Edit;, actually, now that I think about it, people who create planted tanks only usually call those terrariums as well. It doesn't really matter, I suppose. Read around and check out some for sure examples and sooner or later telling what from what becomes a little more intuitive.

----------


## brianclaw

I agree with the explanations in TRanger's post.

----------


## Justikanz

Agree with TRanger, that's why I consider itssg's and pic3 are terrariums. As vivariums cover terrariums (i.e.terrariums are a subset), I consider pic 1 as vivarium as they fall outside terrariums... Controvesy is pic2...

Btw, pic 4 is NOT a half filled tank waiting for top up... The wood is purposely left protruding out of the water. There could be more protruding wood but as it is a temp set up for 1 month only... No choice... But paludariums look something like that... Think Vinz's set up more accurate. Check the link.
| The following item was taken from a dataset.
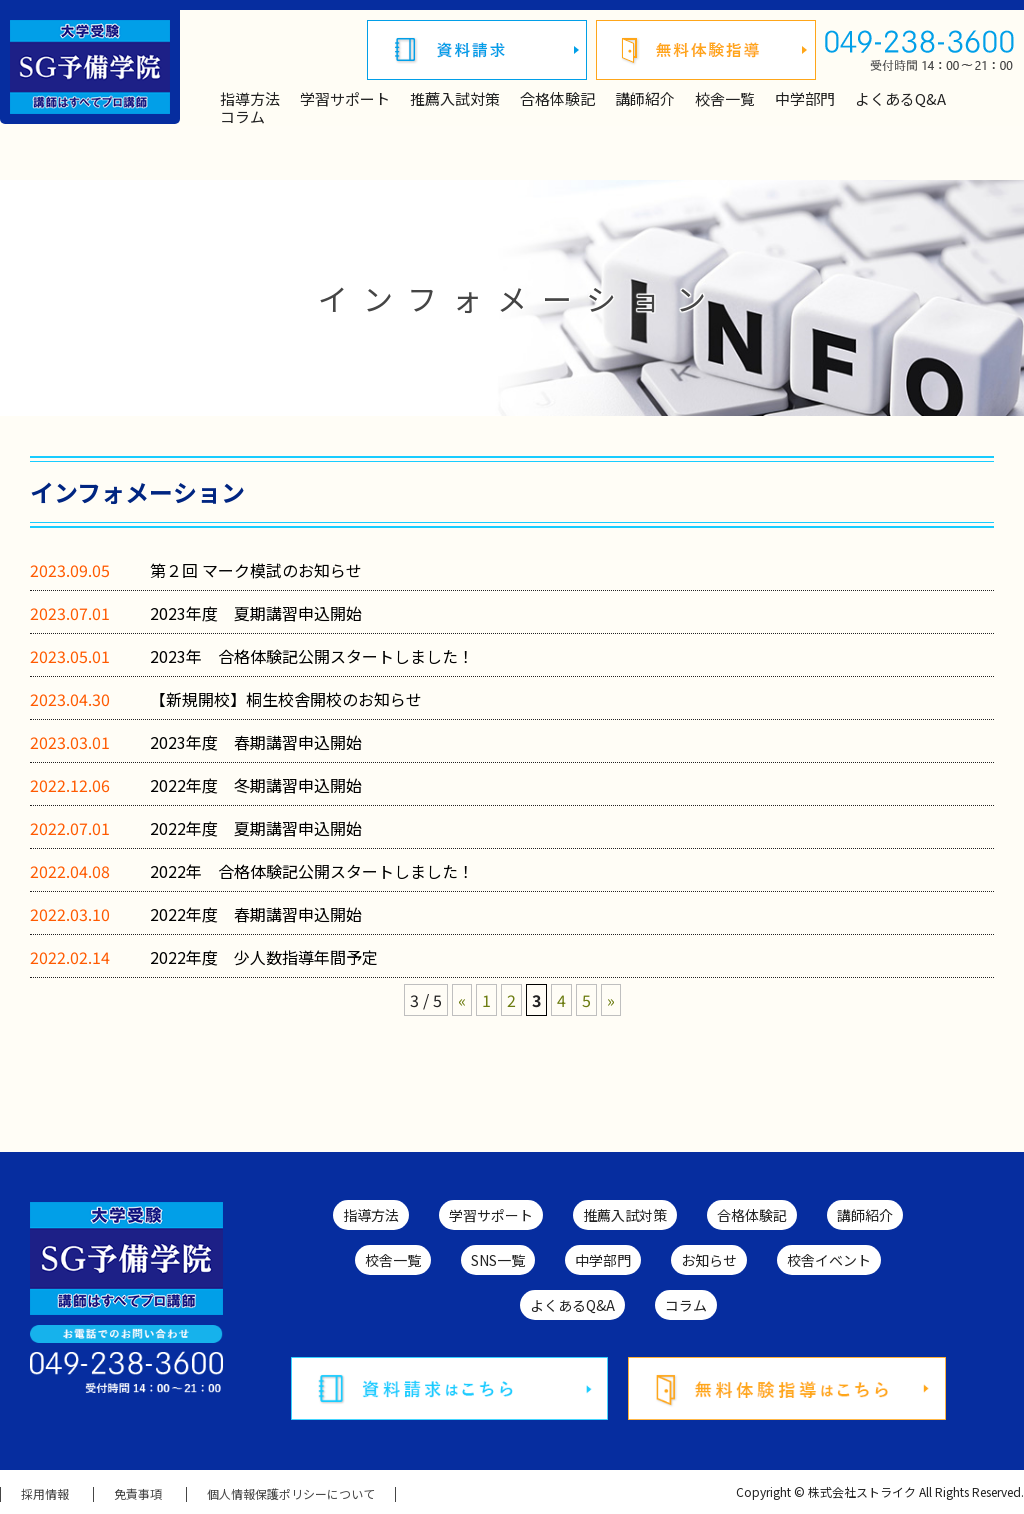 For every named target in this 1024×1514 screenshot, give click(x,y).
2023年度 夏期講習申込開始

Ok... Anyway, no point arguing... As long as the animals are happy... That's most important...

Cheers!  :Smile:

----------


## brianclaw

> Ok... Anyway, no point arguing... As long as the animals are happy... That's most important...
> 
> Cheers!


Looks like we've come to an agreement!!  :Grin:

----------


## StanChung

i think it's always good to discuss...a true forum thrives on input from everybody newbie or expert.  :Smile:  

i think it's clear to me now...aq is indeed a great forum...  :Smile:

----------